Fixing these limitations is on our TODO list but with low priority.

pack_isam is invoked like this:

shell> pack_isam [options] filename ...

Each filename should be the name of an index (`.ISM') file. If you are not in the database directory, you should specify the pathname to the file. It is permissible to omit the `.ISM' extension.

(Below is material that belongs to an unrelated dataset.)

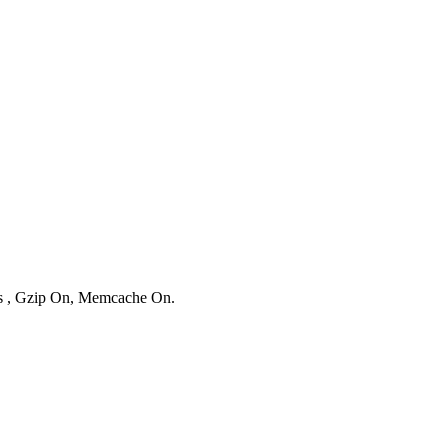
ies , Gzip On, Memcache On.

pack_isam supports the following options:

-b, --backup
Make a backup of the table as nom_table.OLD.
-#, --debug=debug_options
Output debug log. The debug_options string often is 'd:t:o,filename'.
-f, --force
Force packing of the table even if it becomes bigger or if the temporary file exists. (pack_isam creates a temporary file named `nom_table.TMD' while it compresses the table. If you kill pack_isam, the `.TMD' file may not be deleted. Normally, pack_isam exits with an error if it finds that `nom_table.TMD' exists. With --force, pack_isam packs the table anyway.
-?, --help
Display a help message and exit.
-j big_nom_table, --join=big_nom_table
Join all tables named on the command line into a single table big_nom_table. All tables that are to be combined MUST be identical (same column names and types, same indexes, etc.)
-p #, --packlength=#
Specify the record length storage size, in bytes. The value should be 1, 2 or 3. (pack_isam stores all rows with length pointers of 1, 2 or 3 bytes. In most normal cases, pack_isam can determine the right length value before it begins packing the file, but it may notice during the packing process that it could have used a shorter length. In this case, pack_isam will print a note that the next time you pack the same file, you could use a shorter record length.)
-s, --silent
Silent mode. Write output only when errors occur.
-t, --test
Don't pack table, only test packing it.
-T dir_name, --tmp_dir=dir_name
Use the named directory as the location in which to write the temporary table.
-v, --verbose
Verbose mode. Write info about progress and packing result.
-V, --version
Display version information and exit.
-w, --wait
Wait and retry if table is in use. If the mysqld server was invoked with the --skip-locking option, it is not a good idea to invoke pack_isam if the table might be updated during the packing process.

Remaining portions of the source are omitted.